Start of Block

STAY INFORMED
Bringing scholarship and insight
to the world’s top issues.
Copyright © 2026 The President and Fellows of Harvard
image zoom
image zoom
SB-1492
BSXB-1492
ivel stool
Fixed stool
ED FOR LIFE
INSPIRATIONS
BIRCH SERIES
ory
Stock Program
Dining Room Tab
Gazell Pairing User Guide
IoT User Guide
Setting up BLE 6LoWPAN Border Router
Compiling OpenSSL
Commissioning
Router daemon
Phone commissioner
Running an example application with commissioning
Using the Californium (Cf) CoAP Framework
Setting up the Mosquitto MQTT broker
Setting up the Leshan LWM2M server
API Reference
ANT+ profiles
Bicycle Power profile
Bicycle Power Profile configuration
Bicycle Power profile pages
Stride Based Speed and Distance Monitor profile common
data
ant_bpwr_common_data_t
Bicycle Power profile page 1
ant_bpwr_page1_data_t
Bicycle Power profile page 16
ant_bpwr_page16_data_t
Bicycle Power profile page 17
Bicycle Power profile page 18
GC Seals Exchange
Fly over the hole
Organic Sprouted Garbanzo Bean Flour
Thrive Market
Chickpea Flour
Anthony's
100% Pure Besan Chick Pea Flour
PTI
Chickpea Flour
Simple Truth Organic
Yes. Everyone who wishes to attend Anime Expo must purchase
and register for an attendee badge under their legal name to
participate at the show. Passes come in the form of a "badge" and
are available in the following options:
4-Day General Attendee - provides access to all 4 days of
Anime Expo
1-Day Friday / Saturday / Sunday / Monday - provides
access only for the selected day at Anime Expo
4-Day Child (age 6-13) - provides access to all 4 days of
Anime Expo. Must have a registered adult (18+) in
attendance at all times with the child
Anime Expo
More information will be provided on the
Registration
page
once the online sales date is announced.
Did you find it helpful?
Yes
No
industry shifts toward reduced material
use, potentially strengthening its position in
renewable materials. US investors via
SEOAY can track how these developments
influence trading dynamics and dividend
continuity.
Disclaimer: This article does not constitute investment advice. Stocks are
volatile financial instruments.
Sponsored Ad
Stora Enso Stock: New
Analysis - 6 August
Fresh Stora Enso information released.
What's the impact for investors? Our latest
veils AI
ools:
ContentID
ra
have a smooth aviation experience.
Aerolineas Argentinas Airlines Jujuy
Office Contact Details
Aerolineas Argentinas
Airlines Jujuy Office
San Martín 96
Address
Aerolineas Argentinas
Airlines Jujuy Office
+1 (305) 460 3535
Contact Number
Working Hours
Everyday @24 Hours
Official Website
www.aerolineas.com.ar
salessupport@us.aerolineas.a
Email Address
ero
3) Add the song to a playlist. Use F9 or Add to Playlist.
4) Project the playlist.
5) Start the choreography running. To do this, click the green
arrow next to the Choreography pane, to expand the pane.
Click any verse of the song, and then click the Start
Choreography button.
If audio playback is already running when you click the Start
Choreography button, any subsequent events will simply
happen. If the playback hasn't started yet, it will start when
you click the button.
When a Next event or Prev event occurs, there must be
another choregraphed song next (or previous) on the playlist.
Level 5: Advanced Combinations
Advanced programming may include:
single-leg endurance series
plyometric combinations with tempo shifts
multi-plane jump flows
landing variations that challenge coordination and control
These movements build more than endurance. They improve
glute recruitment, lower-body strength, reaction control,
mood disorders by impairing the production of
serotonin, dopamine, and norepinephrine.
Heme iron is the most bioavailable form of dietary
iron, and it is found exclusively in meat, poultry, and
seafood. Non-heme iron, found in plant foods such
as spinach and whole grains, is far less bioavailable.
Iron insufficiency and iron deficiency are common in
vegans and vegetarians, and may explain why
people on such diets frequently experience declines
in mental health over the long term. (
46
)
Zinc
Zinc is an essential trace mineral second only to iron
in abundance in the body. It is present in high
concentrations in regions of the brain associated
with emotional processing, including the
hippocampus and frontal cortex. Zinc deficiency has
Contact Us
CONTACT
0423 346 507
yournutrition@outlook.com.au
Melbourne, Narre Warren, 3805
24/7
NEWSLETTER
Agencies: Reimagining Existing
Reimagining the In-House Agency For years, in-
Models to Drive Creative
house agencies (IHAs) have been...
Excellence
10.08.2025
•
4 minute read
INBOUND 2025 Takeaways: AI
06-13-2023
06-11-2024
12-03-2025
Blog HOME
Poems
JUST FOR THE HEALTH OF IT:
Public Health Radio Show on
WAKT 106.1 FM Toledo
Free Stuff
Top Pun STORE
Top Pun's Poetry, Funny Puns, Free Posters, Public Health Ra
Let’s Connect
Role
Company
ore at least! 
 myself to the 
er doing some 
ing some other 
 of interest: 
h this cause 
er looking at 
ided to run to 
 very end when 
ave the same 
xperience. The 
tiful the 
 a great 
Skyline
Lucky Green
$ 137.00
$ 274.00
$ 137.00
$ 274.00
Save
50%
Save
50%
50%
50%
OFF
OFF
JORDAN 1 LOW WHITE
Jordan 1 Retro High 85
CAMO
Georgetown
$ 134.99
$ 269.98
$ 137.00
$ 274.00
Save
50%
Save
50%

End of Block

* Assignment
Retrieve every line above holding the word "Bicycle".

* Output for this task
Bicycle Power profile
Bicycle Power Profile configuration
Bicycle Power profile pages
Bicycle Power profile page 1
Bicycle Power profile page 16
Bicycle Power profile page 17
Bicycle Power profile page 18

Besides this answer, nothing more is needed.